4. – Nella specie, la Camera dei deputati ha richiamato, nella memoria di costituzione, vari atti parlamentari dai quali si desumerebbe la sussistenza del nesso funzionale rispetto alle dichiarazioni che formano oggetto del procedimento penale: di questi, soltanto alcuni risultano personalmente riferibili alla attività dell’on. Gasparri, mentre gli altri – a prescindere dallo iato temporale che separa alcuni di essi dai fatti per i quali il giudice ricorrente procede – sono tutti a firma di altri parlamentari. Al riguardo, non può dunque che ribadirsi quanto la giurisprudenza di questa Corte ha costantemente affermato in merito alla irrilevanza che, ai fini della applicabilità della garanzia prevista dall’art. 68, primo comma, Cost., presentano gli atti compiuti da altri parlamentari, appartengano o meno allo stesso gruppo del parlamentare delle cui dichiarazioni extra moenia si discute (tra le tante, sentenze n. 28 del 2008 e n. 304 del 2007), posto che il presidio della insindacabilità delle opinioni espresse nell’esercizio dello specifico munus di parlamentare non conferisce una sorta di garanzia generalizzata di immunità quanto alla relativa divulgazione, la quale, diversamente, risulterebbe in diretto contrasto con i limiti comunque imposti a chiunque eserciti il diritto di manifestare liberamente il proprio pensiero, ai sensi dell’art. 21 Cost..

Ebbene, degli atti “funzionali” prodotti dalla difesa della Camera, gli unici riferibili alla attività dell’allora deputato Gasparri, che dovrebbero fungere da “copertura” rispetto alle dichiarazioni oggetto del procedimento penale, sono rappresentati: dalla interpellanza n. 2/01434 presentata alla seduta della Camera del 2 novembre 1998, relativa alla adesione di un magistrato ad un appello dei centri sociali in cui si lamentavano i provvedimenti adottati in tema di applicazione delle norme in materia di immigrazione, cui erano seguite manifestazioni di piazza; dall’intervento svolto il 29 maggio 1998 in occasione della discussione della mozione di sfiducia nei confronti del Ministro dell’interno e del Ministro della Giustizia, nel corso della quale furono formulate critiche circa l’amministrazione della giustizia, anche in riferimento ad un discusso caso di scarcerazione avvenuto a Palermo; dall’interrogazione n. 3/01907, presentata alla seduta del 28 gennaio 1998, nella quale si stigmatizzava la situazione di conflittualità interna alla procura della Repubblica di Palermo; dalla replica, infine, alla risposta data alla propria interrogazione n. 3/00010 del 20 giugno 2006, nella quale si lamentava la insufficienza delle indagini svolte dalla Procura della Repubblica di Milano in relazione ad un presunto finanziamento illecito di partiti politici, e si censurava la politicizzazione di alcuni uffici giudiziari.

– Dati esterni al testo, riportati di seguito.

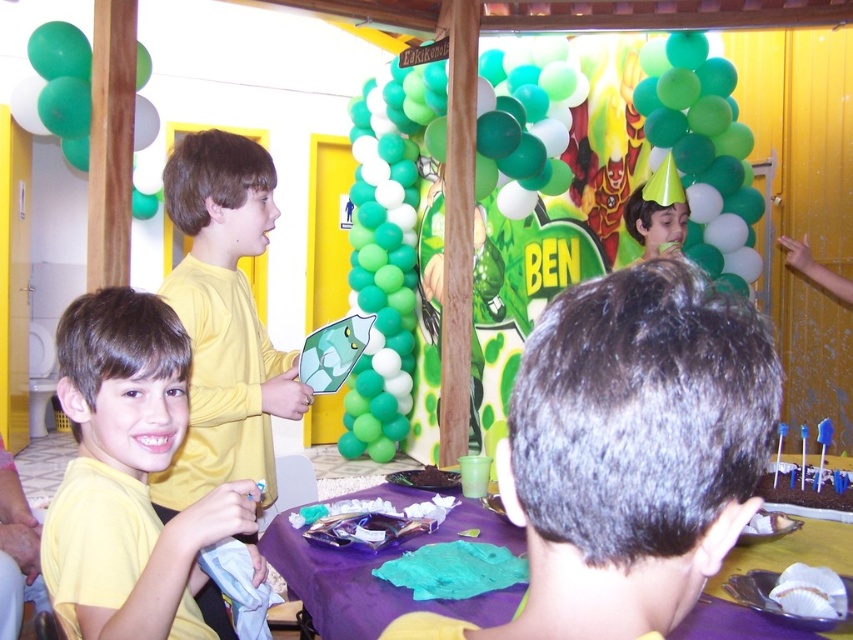 You are a photographer at the party and want to take a picture of both the shiny yellow shirt at center and the green matte balloon at center. Which object should you focus on first to ensure both are in the frame?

Si tratta, quindi, di atti parlamentari che, non solo sono di molti anni antecedenti le dichiarazioni per le quali è stata esercitata l’azione penale nei confronti del parlamentare, e, dunque, inidonei, per ciò solo, a determinare l’invocato nesso funzionale (ad esempio, sentenza n. 221 del 2006), ma risultano anche, per il loro contenuto, del tutto estranei ai fatti dedotti a fondamento del giudizio penale, riguardando questi ultimi l’attività di uno specifico magistrato, in riferimento ad una altrettanto specifica attività di indagine svolta dalla Procura della Repubblica di Potenza.

5. – Conclusivamente, la deliberazione della Camera dei deputati oggetto del ricorso per conflitto di attribuzione tra poteri dello Stato è stata adottata in violazione dell’art. 68, primo comma, della Costituzione, ledendo le attribuzioni della autorità giudiziaria ricorrente, e deve, pertanto, essere annullata.


per questi motivi

LA CORTE COSTITUZIONALE

dichiara che non spettava alla Camera dei deputati affermare che le dichiarazioni rese dal deputato Maurizio Gasparri, per le quali pende davanti al Tribunale di Roma il procedimento penale di cui al ricorso in epigrafe, concernono opinioni espresse da un membro del Parlamento nell’esercizio delle sue funzioni, ai sensi dell’art. 68, primo comma, della Costituzione;

annulla, di conseguenza, la deliberazione di insindacabilità adottata dalla Camera dei deputati nella seduta del 19 dicembre 2008 (documento IV – quater, n. 7).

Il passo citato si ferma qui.